Money Market Fund Risk. Although money market funds generally seek to preserve the value of an investment at $1.00 per share, the Fund may lose money by investing in money market funds. A money market fund's sponsor has no legal obligation to provide financial support to the money market fund. The credit quality of a money market fund's holdings can change rapidly in certain markets, and the default of a single holding could have an adverse impact on the money market fund's share price. A money market fund's share price can also be negatively affected during periods of high redemption pressures, illiquid markets and/or significant market volatility.

Municipal Securities Risk. The risk of a municipal obligation generally depends on the financial and credit status of the issuer. Constitutional amendments, legislative enactments, executive orders, administrative regulations, voter initiatives, and the issuer's regional economic conditions may affect the municipal security's value, interest payments, repayment of principal and the Fund's ability to sell the security. Failure of a municipal security issuer to comply with applicable tax requirements may make income paid thereon taxable, resulting in a decline in the security's value. In addition, there could be changes in applicable tax laws or tax treatments that reduce or eliminate the current federal income tax exemption on municipal securities or otherwise adversely affect the current federal or state tax status of municipal securities.
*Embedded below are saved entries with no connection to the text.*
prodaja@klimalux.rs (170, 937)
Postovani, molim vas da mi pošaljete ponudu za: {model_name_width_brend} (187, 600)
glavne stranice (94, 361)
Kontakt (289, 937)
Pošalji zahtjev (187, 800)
Repurchase Agreement Risk. The Fund is subject to the risk that the counterparty may default on its obligation to repurchase the underlying instruments collateralizing the repurchase agreement, which may cause the Fund to lose money. These risks are magnified to the extent that a repurchase agreement is secured by securities other than cash or U.S. Government securities.

TBA Transactions Risk. TBA transactions involve the risk of loss if the securities received are less favorable than what was anticipated by the Fund when entering into the TBA transaction, or if the counterparty fails to deliver the securities.
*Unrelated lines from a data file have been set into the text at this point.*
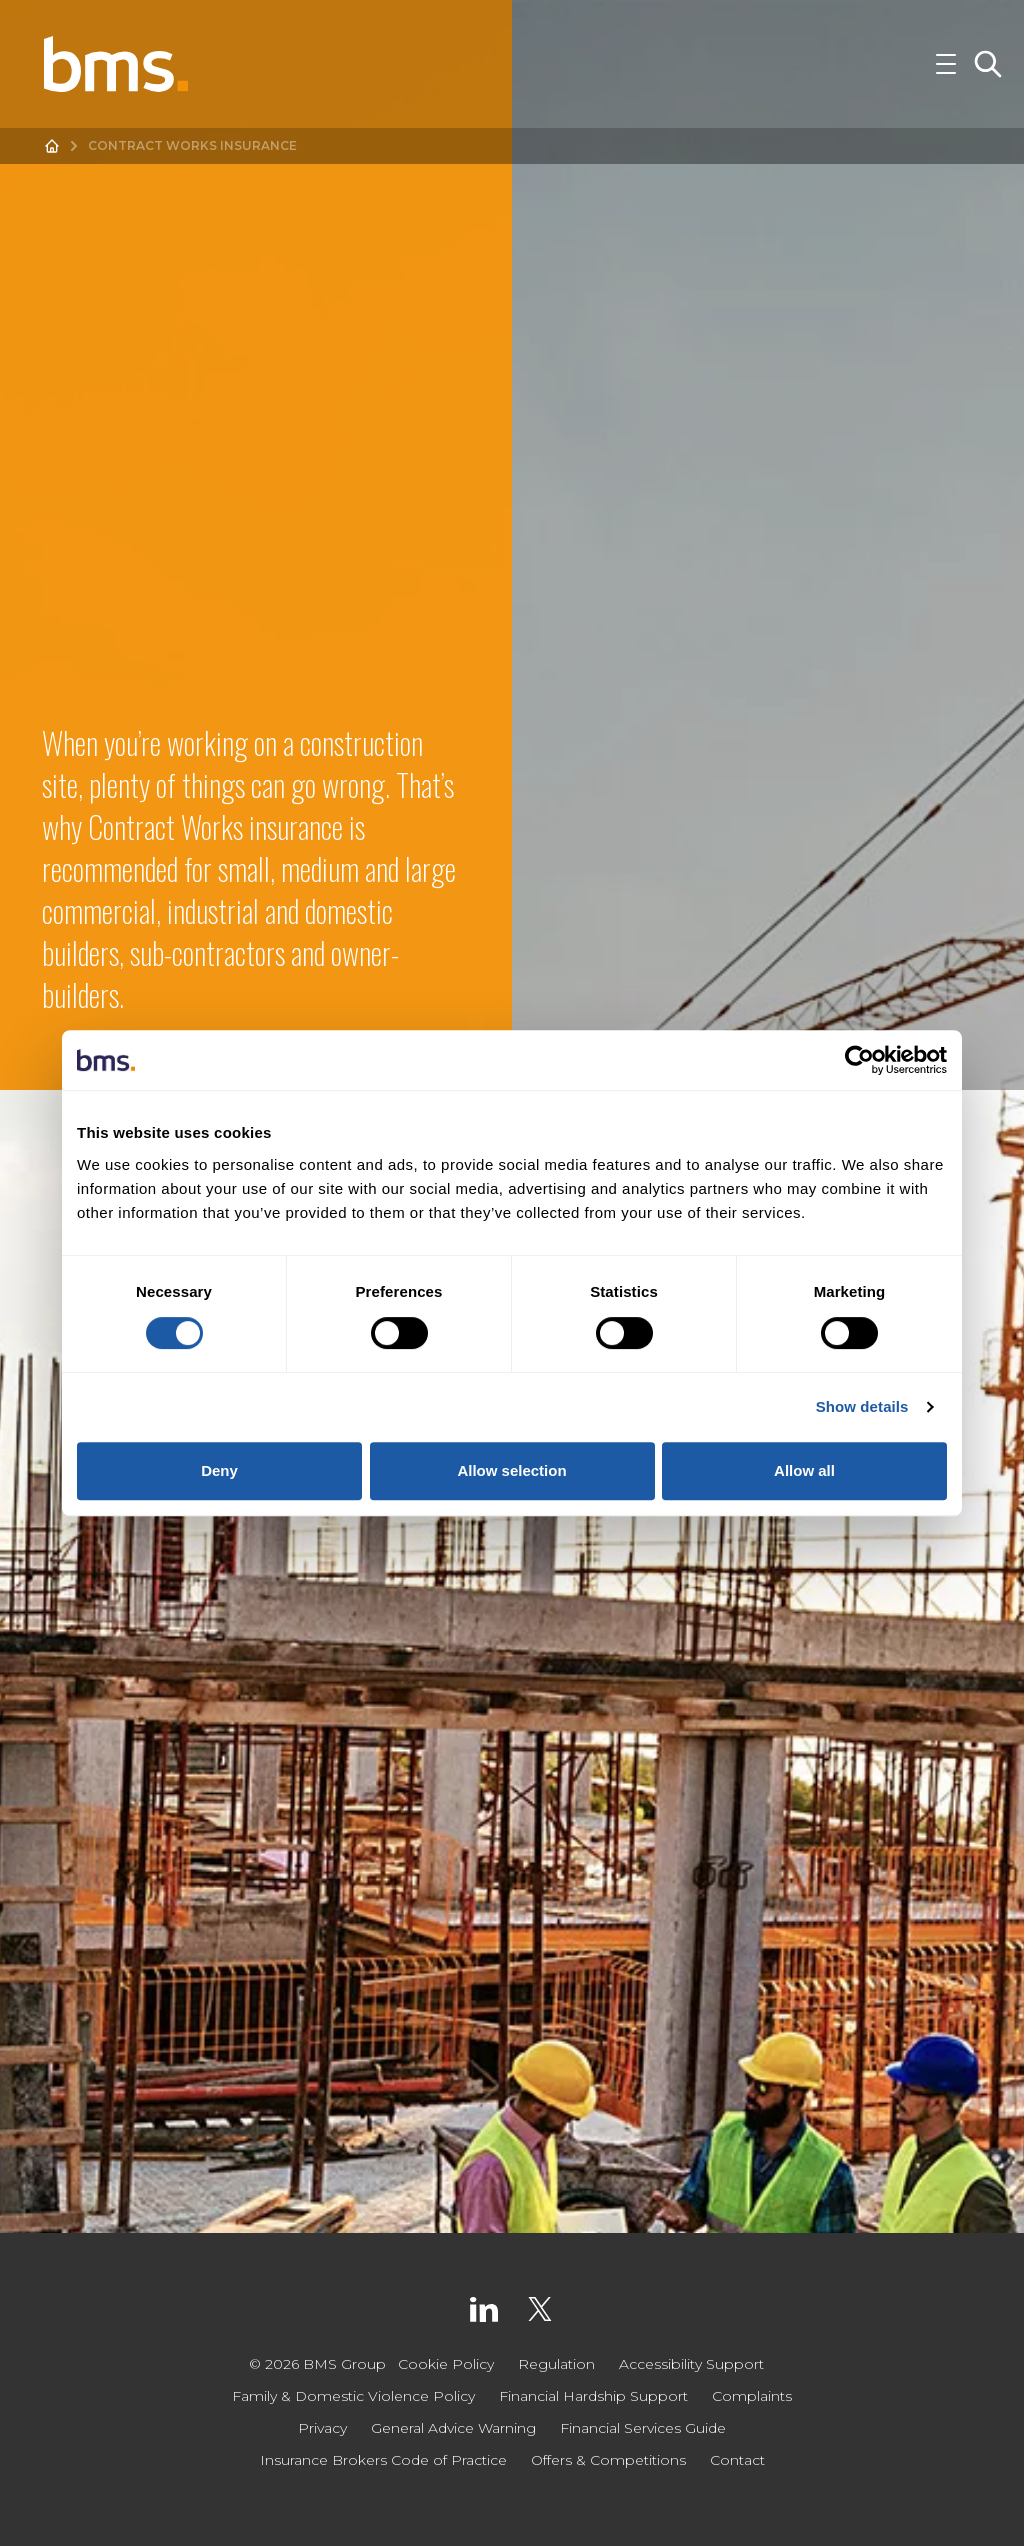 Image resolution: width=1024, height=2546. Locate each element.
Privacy (322, 2428)
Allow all (804, 1470)
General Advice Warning (453, 2428)
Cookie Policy (446, 2364)
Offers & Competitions (608, 2460)
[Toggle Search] (988, 64)
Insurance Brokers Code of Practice (383, 2460)
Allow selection (511, 1470)
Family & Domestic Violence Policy (353, 2396)
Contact (737, 2460)
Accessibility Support (691, 2364)
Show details (862, 1406)
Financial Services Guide (643, 2428)
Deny (219, 1470)
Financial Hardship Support (593, 2396)
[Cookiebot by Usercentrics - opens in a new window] (859, 1060)
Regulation (556, 2364)
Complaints (752, 2396)
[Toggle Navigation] (946, 64)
U.S. Government Obligations Risk. Obligations of U.S. Government agencies and authorities receive varying levels of support and may not be backed by the full faith and credit of the U.S. Government, which could affect the Fund's ability to recover should they default. No assurance can be given that the U.S. Government will provide financial support to its agencies and authorities if it is not obligated by law to do so.

When-Issued, Delayed Delivery and Forward Commitment Risks. When-issued and delayed delivery transactions subject the Fund to market risk because the value or yield of a security at delivery may be more or less than the purchase price or yield generally available when delivery occurs, and counterparty risk because the Fund relies on the buyer or seller, as the case may be, to consummate the transaction. These transactions also have a leveraging effect on the Fund because the Fund commits to purchase securities that it does not have to pay for until a later date, which increases the Fund's overall investment exposure and, as a result, its volatility.
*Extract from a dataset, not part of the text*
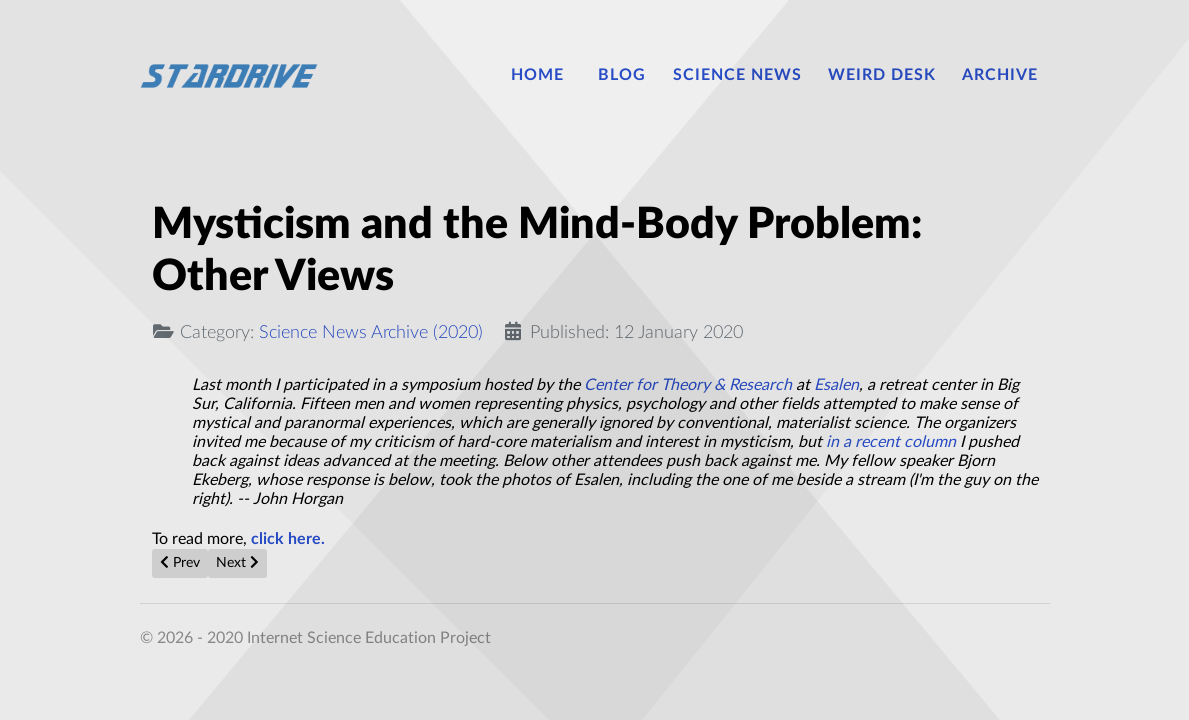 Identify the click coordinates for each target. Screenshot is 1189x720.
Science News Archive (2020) (371, 332)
Yield Risk. The Fund's yield will vary as the short-term securities in its portfolio mature or are sold and the proceeds are reinvested in other securities. When interest rates are very low, the Fund's expenses could absorb all or a portion of the Fund's income and yield. Additionally, inflation may outpace and diminish investment returns over time.

Zero Coupon or Pay-In-Kind Securities Risk. The value, interest rates, and liquidity of non-cash paying instruments, such as zero coupon and pay-in-kind securities, are subject to greater fluctuation than other types of securities. The higher yields and interest rates on pay-in-kind securities reflect the payment deferral and increased credit risk associated with such instruments and that such investments may represent a higher credit risk than loans that periodically pay interest.